Crappies can also become concentrated in small coves that have no shoreline cover. In this spring scenario, crappies tend to suspend right in the middle of the cove when it’s calm, or concentrate near the shoreline where a sufficient wind is causing waves to slap the shore. Of course, that’s assuming the weather has been stable and warming.
In most areas of the country, in both lowland and flatland reservoirs, one dynamic pattern stands out during the Prespawn Period. It involves what we call the Suspension Zone. Typically, crappies begin to move toward spawning habitat as the surface of the water approaches 50°F. In most flatland and lowland reservoirs, classic crappie spawning habitat is found in shallow embayments and coves. In the absence of anything resembling those options, crappies spawn in brush, woodcover, reeds, or weeds along main-lake shorelines. Before moving into shoreline cover to spawn in any of these habitats, when water temperatures at the surface read somewhere between 50°F and 59°F, they stage and suspend in open or somewhat open water away from shore.
In classic spawning bays or coves, crappies wander like nomads across featureless flats.
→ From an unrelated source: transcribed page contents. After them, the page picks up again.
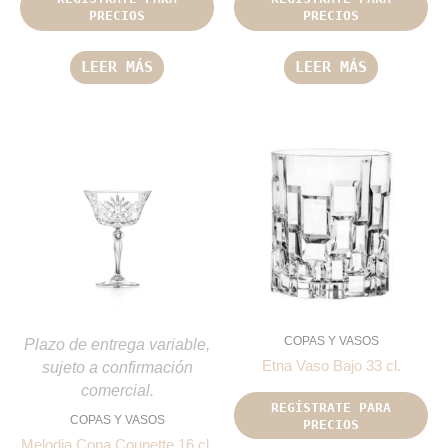
PRECIOS
PRECIOS
LEER MÁS
LEER MÁS
COPAS Y VASOS
Plazo de entrega variable,
Etna Vaso Bajo 33 cl.
sujeto a confirmación
comercial.
REGÍSTRATE PARA
COPAS Y VASOS
PRECIOS
Melodia Copa Coupette 16 cl.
When they hold for any appreciable length of time, they often loosely relate to brushpiles, cribs, or some other form of cover. It’s common to find prespawn crappies, scattered but in groups, suspended 5 to 10 feet down in 10 to 18 feet of water within spawning bays or coves (old creek arms that have silted in), in both lowland and flatland reservoirs. As the water warms above 60°F, you can find them with increasing regularity associated with shoreline cover until they finish spawning.
Spring weather can be harsh in the northern states, and crappies move out of coves entirely during nasty cold spells. The creek channels entering these coves may be silted in and indistinct. Crappies may move to the most precipitous drop-off they can find, which might be hundreds of yards away within the main lake, and suspend there. The most precipitous drop might be from 8 to 10 feet, but they seem to prefer depths in the 12- to 17-foot range to ride out a cold front. These particular suspended crappies, driven off by cold fronts, can be very tough to catch. As with natural lakes, the best bites usually occur during stretches of warm, stable weather.
Perhaps the most common spring pattern in all reservoirs involves the Suspension Zone. It’s common for crappies to move upstream from main-lake or near main-lake wintering spots into creek arms of flatland, highland, and hill-land reservoirs until they reach an area of maximum environmental stability.